E, dizendo isto, correu, esquecendo-se até de despedir-se de mim. Esse fatal descuido acabava de entristecer-me, quando ela, já de longe, voltou-se para onde eu estava e, mostrando-me o breve branco, gritou:

- Eu o guardarei!

Pela minha parte entendi dever dar-lhe igual resposta, e, pois, mostrei-lhe o meu breve verde e gritei-lhe também:

• Eu o guardarei!...

Aqui parou Augusto para respirar, tão cansado estava com a longa narração; porém, ergueu-se logo, ouvindo ruído à entrada da gruta.

- Alguém nos escuta! disse ele.

- Foi talvez uma ilusão! respondeu a digna hóspeda.

- Não, minha senhora; eu ouvi distintamente a bulha que faz uma pessoa que corre, tornou Augusto, dirigindo-se à entrada da gruta e observando em derredor dela.

- Então?... perguntou a Sra. D. Ana.

- Enganei-me, na verdade.

- Mas vê alguma pessoa?...

- Apenas lá vejo sua bela neta, a Sra. D. Carolina, pensativa e recostada à efígie da Esperança.

8

Augusto Prosseguindo

A avó de Filipe quis tomar, por sua vez, a palavra; porém, o estudante lhe fez ver que ainda muito faltava para o fim de suas histórias, e voltando de novo ao seu lugar, continuou:

- O acontecimento que acabo de relatar, minha senhora, produziu vivíssima impressão no meu espírito; ajudado por minha memória de menino de treze anos, apenas entrei em casa escrevi, palavra por palavra, quanto me havia acontecido.
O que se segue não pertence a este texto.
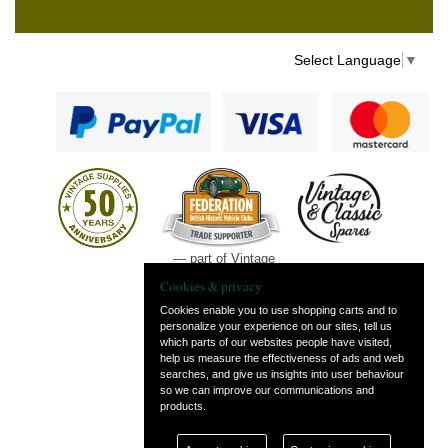
Select Language
▼
— part of Vintage
and Classic Spares
Cookies & privacy
Cookies enable you to use shopping carts and to
personalize your experience on our sites, tell us
which parts of our websites people have visited,
help us measure the effectiveness of ads and web
searches, and give us insights into user behaviour
so we can improve our communications and
products.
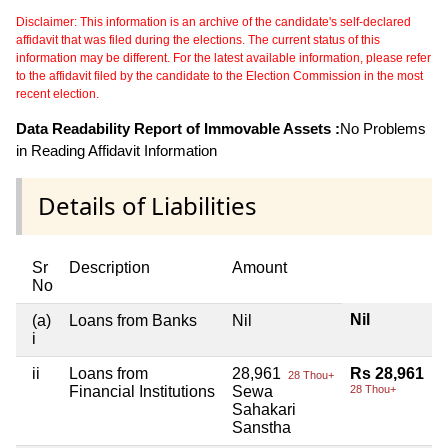
Disclaimer: This information is an archive of the candidate's self-declared
affidavit that was filed during the elections. The current status of this
information may be different. For the latest available information, please refer
to the affidavit filed by the candidate to the Election Commission in the most
recent election.
Data Readability Report of Immovable Assets :
No Problems
in Reading Affidavit Information
Details of Liabilities
Sr
Description
Amount
No
Nil
(a)
Loans from Banks
Nil
i
ii
Loans from
28,961
Rs 28,961
28 Thou+
Financial Institutions
Sewa
28 Thou+
Sahakari
Sanstha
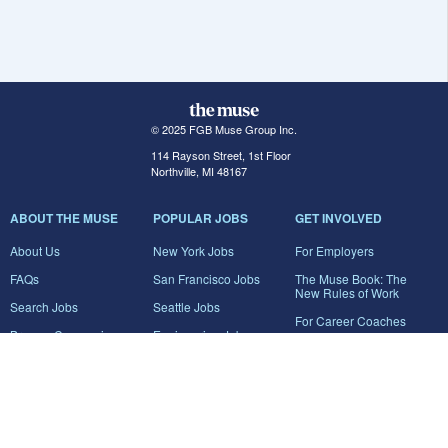
© 2025 FGB Muse Group Inc.
114 Rayson Street, 1st Floor
Northville, MI 48167
ABOUT THE MUSE
POPULAR JOBS
GET INVOLVED
About Us
New York Jobs
For Employers
FAQs
San Francisco Jobs
The Muse Book: The
New Rules of Work
Search Jobs
Seattle Jobs
For Career Coaches
Browse Companies
Engineering Jobs
Tell A Friend
Career Advice
Marketing Jobs
Terms of Use
Information Technology
Jobs
Privacy Policy
Contact Us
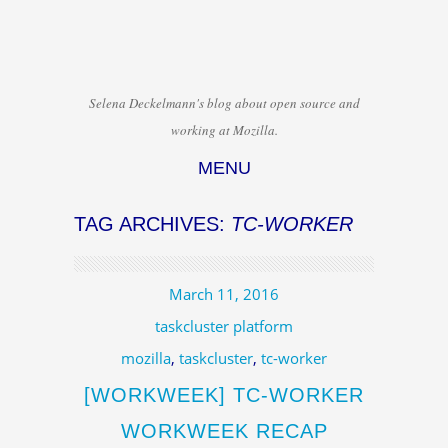
Selena Deckelmann's blog about open source and
working at Mozilla.
MENU
Skip to content
TAG ARCHIVES:
TC-WORKER
March 11, 2016
taskcluster platform
mozilla
,
taskcluster
,
tc-worker
[WORKWEEK] TC-WORKER
WORKWEEK RECAP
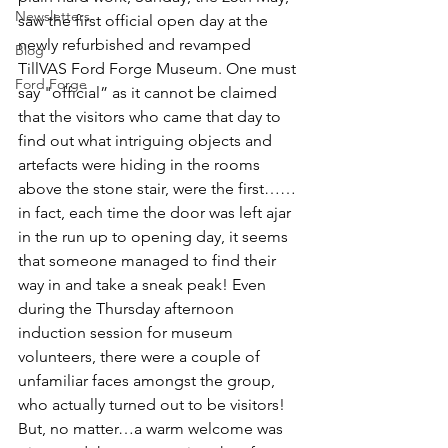
Newsletters
saw the first official open day at the 
newly refurbished and revamped 
Blog
TillVAS Ford Forge Museum. One must 
Ford Forge
say "official” as it cannot be claimed 
that the visitors who came that day to 
find out what intriguing objects and 
artefacts were hiding in the rooms 
above the stone stair, were the first……
in fact, each time the door was left ajar 
in the run up to opening day, it seems 
that someone managed to find their 
way in and take a sneak peak! Even 
during the Thursday afternoon 
induction session for museum 
volunteers, there were a couple of 
unfamiliar faces amongst the group, 
who actually turned out to be visitors! 
But, no matter…a warm welcome was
Isto me tirou o trabalho de mentir, porque, adormecendo sobre o papel que acabava de escrever, meu pai o leu à sua vontade e soube o destino do camafeu, sem precisar que eu lho dissesse. Ele ainda estava junto de mim quando despertei, exclamando: - o meu breve!... o velho!... minha mulher!...

- Anda, doidinho, disse-me meu pai com bondade; eu te perdôo tuas novas loucuras, em louvor da ação que praticaste, socorrendo um velho enfermo; agora, guarda, eu to peço, e mesmo to mando; guarda melhor esse breve do que guardaste o camafeu.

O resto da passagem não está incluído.